Australians were “disgusted” by revelations about late US sex offender Epstein’s relations with public figures, and they want the government to be clear about its position, Albanese told the ABC.

“King Charles has said that the law must now take its full course. There must be a full, fair and proper investigation. And that needs to occur,” he added.

The former 66-year-old prince was arrested last week, detained and questioned as part of an investigation into alleged misconduct in public office following revelations about his dealings with Epstein.

Albanese also said the UK would have to initiate any proposed change to the line of royal succession, and it would need the agreement of the 14 other Commonwealth nations that have King Charles III as head of state.

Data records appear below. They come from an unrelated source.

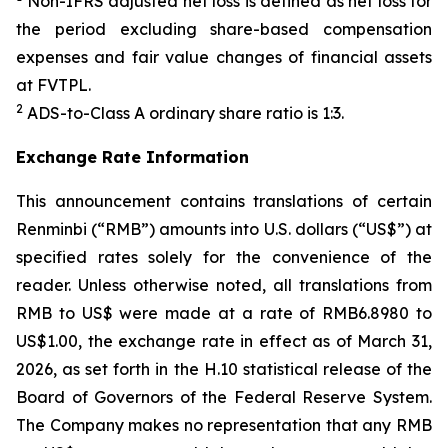
Non-IFRS adjusted net loss is defined as net loss for
the period excluding share-based compensation
expenses and fair value changes of financial assets
at FVTPL.
2
ADS-to-Class A ordinary share ratio is 1:3.
Exchange Rate Information
This announcement contains translations of certain
Renminbi (“RMB”) amounts into U.S. dollars (“US$”) at
specified rates solely for the convenience of the
reader. Unless otherwise noted, all translations from
RMB to US$ were made at a rate of RMB6.8980 to
US$1.00, the exchange rate in effect as of March 31,
2026, as set forth in the H.10 statistical release of the
Board of Governors of the Federal Reserve System.
The Company makes no representation that any RMB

Albanese wrote to UK Prime Minister Keir Starmer and informed him that, “in light of recent events”, the Australian government would “agree to any proposal to remove [Mountbatten-Windsor] from the line of royal succession”, according to Australian media.

“I agree with His Majesty that the law must now take its full course and there must be a full, fair and proper investigation,” Albanese wrote.

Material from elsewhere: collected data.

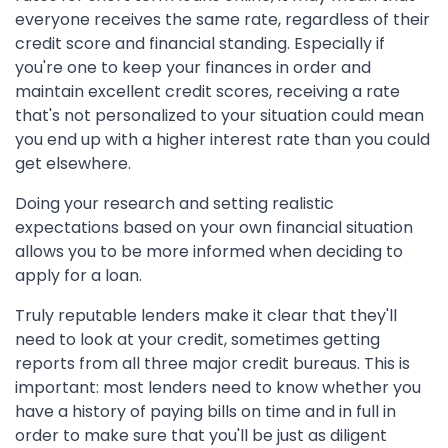
everyone receives the same rate, regardless of their
credit score and financial standing. Especially if
you're one to keep your finances in order and
maintain excellent credit scores, receiving a rate
that's not personalized to your situation could mean
you end up with a higher interest rate than you could
get elsewhere.
Doing your research and setting realistic
expectations based on your own financial situation
allows you to be more informed when deciding to
apply for a loan.
Truly reputable lenders make it clear that they'll
need to look at your credit, sometimes getting
reports from all three major credit bureaus. This is
important: most lenders need to know whether you
have a history of paying bills on time and in full in
order to make sure that you'll be just as diligent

“These are grave allegations and Australians take them seriously,” he added.

New Zealand Prime Minister Christopher Luxon said that if the UK government proposes to remove Mountbatten-Windsor from the order of succession, New Zealand would support it, the UK’s Press Association reports.

“The bottom line is, no one is above the law, and once that investigation is closed, should the UK government decide to remove him from the line of succession, that is something we would support,” Luxon told reporters.

Officials in the UK have told media outlets that any moves to change the line of succession would come after the police conclude their investigation into the former prince, who is eighth in line to the throne.

Starmer’s official spokesman said on Monday that the government was not ruling out any steps in relation to the disgraced prince, but it would not be appropriate to comment further during the police probe.

Mountbatten-Windsor, who was stripped of his royal title last year as news of links to Epstein emerged, has denied any wrongdoing over his relationship with Epstein, who was ruled to have taken his own life in prison in 2019. He has not directly responded to the latest allegations regarding misconduct in public office.